CIOs Outsourcing More But Face New Management Paradigms

In recently conducted research by Vanson Bourne, an independent global market research firm, 48% of testing and development projects are outsourced by CIOs. Yet the study revealed that the change in dynamics involved when your IT becomes more of an outsourced management environment rather than a fixed internal team causes some projects to fail.

Many times these failures appear to be the fault of the outsourcing provider. Yet when more closely and objectively examined even the CIOs themselves soon learn that they need to change their management methodology not change their outsourcing partner.

For example the report found that 81% of those polled suggested that they were “not totally confident” in telling an outsourcing company exactly what they wanted, yet the biggest reason (55%) projects overran or failed to deliver was ‘too many changes occurring to the requirements during the project’.

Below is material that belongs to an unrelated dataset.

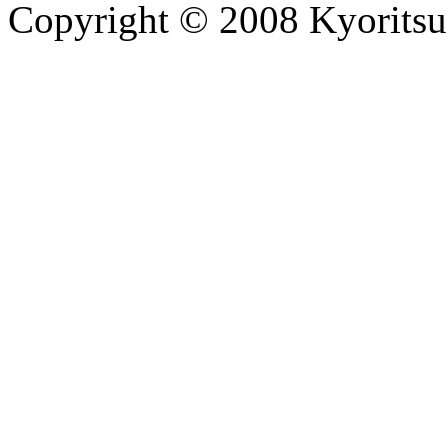
Copyright © 2008 Kyoritsu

Other key reasons for projects hitting the skids included a lack of skills to interpret requirements (47%) and insufficient testing (40%). 85% of organizations use a “variety of stakeholders” in sorting out requirements resulting in increased complexity, whilst only 37% said they could manage variability and change during these contracts.

In an unrelated survey of IT decision makers in the UK, France, Germany and South Africa 52% of the respondents indicated that their ability to innovate was being compromised by a lack of budget dollars. Similar U.S. statistics on budget constraints also indicate that budgets continue to be tight despite organizational needs for new and innovative uses of technology.

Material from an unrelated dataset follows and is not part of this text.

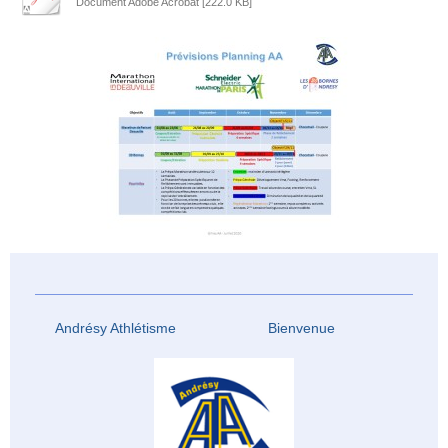
Document Adobe Acrobat [222.0 KB]
Andrésy Athlétisme Bienvenue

So what’s a CIO to do when they don’t have big budgets but they do have big challenges? The answer is still outsourcing.

It may not mean outsourcing everything but in companies that are fundamentally changing how they meet these challenges there is one model that is critical to consider so that your projects have a better chance at success.

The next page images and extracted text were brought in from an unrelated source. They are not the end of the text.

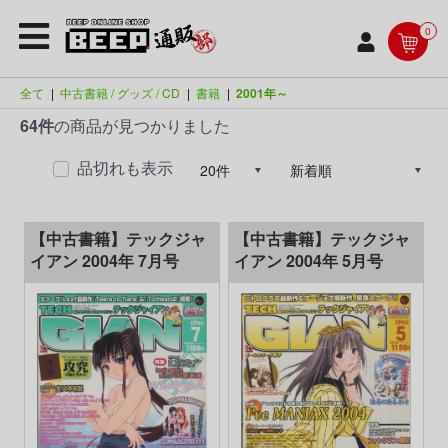
0
全て
|
中古書籍 / グッズ / CD
|
書籍
|
2001年～
64件
の商品が見つかりました
品切れも表示
【中古書籍】テックジャ
【中古書籍】テックジャ
イアン 2004年 7月号
イアン 2004年 5月号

Lois Coatney, in a comprehensive piece for CIO Insight, has some excellent suggestions for creating an “outsourced operations” environment for CIOs and their staffs. She points out that “The CIO’s team also changes dramatically after a transition to outsourcing. What had been a single staff now comprises a number of service providers within the supply chain. As a result, the manager’s responsibility shifts from assessing individual performance to assessing overall service compliance to agreed service levels in the contract. Similarly, incentives to change behavior must be focused on service-level improvements rather than individual staff improvements.”

It is also helpful to select outsourcing partners who have a well established and documented method for engaging and satisfying the requirements of client projects. There are a number of these outsourcing partners that have deep roots in both new technologies and legacy systems. Add in the fact that the best of them maintain both low cost offshore development assets, as well as, in country based personnel to build and maintain an effective outsourcing relationship, companies with tight budgets can still meet their organizational needs.

CIOs and other IT management will eventually need to provide innovation at a low cost. One way is to in-source the management of outsourced assets by utilizing your more specialized in-house staff to effectively to manage projects to success while keeping overall development costs down.

Many a CIO’s job is on the line now to move their organizations into a tech driven future. Doing a better job with outsourcing may well be the key to keeping those jobs.